И чтобы еще больше успокоить свое раздражение, он велел мне взять гитару, которую мы захватили из пещеры; я сделал это, вспоминая о пении сынов Израиля, когда они шли в свой плен.[319] В то время как я пел под звуки своей гитары, они плыли с попутным ветром, очень веселые, не встречая ни перемены на море, ни помехи со стороны врагов, пока не показались башни на берегу Алжира, а потом и город. Так как их считали уже погибшими, то, увидев, что это были галеоты ренегата, их встретили с великим ликованием. Они вошли в гавань, и когда там узнали, что он возвратился и даже с добычей, радость была так велика, что его встретили громкими радостными криками, играли на трубах и хабебах[320] и других инструментах, какие у них в употреблении, больше производя беспорядочный шум, чем доставляя удовольствие ушам. Встретить ренегата вышли его жена и дочь, настоящая испанка по внешности и изяществу, белая и белокурая, с красивыми зелеными глазами, так что она в самом деле больше была похожа на уроженку Франции, чем на выросшую в Алжире; она обладала немного орлиным носом, веселым и очень приятным лицом и прекрасной фигурой. Ренегат, бывший человеком разумным, всех своих детей обучил испанскому языку, на котором с ним и заговорила с большой нежностью его дочь, причем слезы бежали по ее зарумянившимся щекам, ибо раньше им сообщили дурные вести, а теперь радость вызвала эти слезы из сердца.
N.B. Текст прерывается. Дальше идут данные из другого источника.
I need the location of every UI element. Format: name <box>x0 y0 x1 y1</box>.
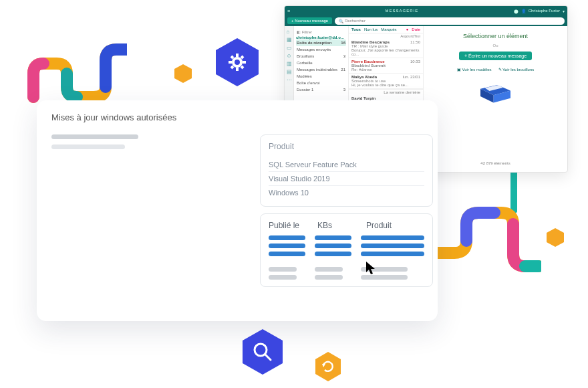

Я выказал им очень большую почтительность, дочери прежде, чем матери, потому что природа склонила меня к ней с великой силой. Я сказал своему господину:
– Я считаю, сеньор, очень счастливым свой плен, так как помимо того, что я встретил столь благородного кабальеро, он сделал меня рабом такой дочери и жены, скорее похожих на ангелов, чем на земные создания.
– Ах, отец мой, – сказала девушка, – до чего же учтивы испанцы!
– Они могут, – сказал отец, – научить учтивости все народы света. А этот невольник в особенности, потому что он благородный дворянин из горных провинций и очень рассудительный.
– Это заметно, – сказала дочь. – Но почему же он так дурно одет? Пусть ваша милость велит ему одеться по-испански.
– Все это будет, дочь моя, – ответил отец, – мы теперь хотим отдохнуть от утомительного морского пути, раз мы вернулись свободными и невредимыми.
Глава IX
Я нашел очень приятное покровительство в дочери и матери; но в особенности в дочери, потому что, слыша, как много хорошего ее отец говорит об Испании, – так как всегда более желанно то, чего нет, – она очень стремилась видеть вещи из Испании и ее обитателей, ибо природа влекла ее по этому пути. Она обращалась со мной ласковее, чем с другими невольниками; но я служил более охотно, чем они, как потому, что я видел, так и потому, что не шел в Алжир неохотно, рассчитывая увидеть своего брата, бывшего там пленником,[321] и мне посчастливилось, так как еще прежде, чем я осведомился о нем, я узнал, что он подговорил других рабов убить своих хозяев, а потом сесть в лодку и положиться на судьбу или, лучше сказать, на волю Божью. Так как остальные не решились на это, он один привел в исполнение свой замысел, и у него так хорошо все вышло, что он прибыл в Испанию и умер потом около Хателета;[322] так что если бы узнали, что это был мой брат, то, может быть, это плохо отразилось бы на мне.
Я служил своим господам, насколько мог, с величайшей охотой и старанием, и моя служба была для них более приятна, нежели услуги других невольников, потому что необходимость она превращала в добродетель; и так как с самого начала я приобрел их благосклонность, я легко сохранил ее потом.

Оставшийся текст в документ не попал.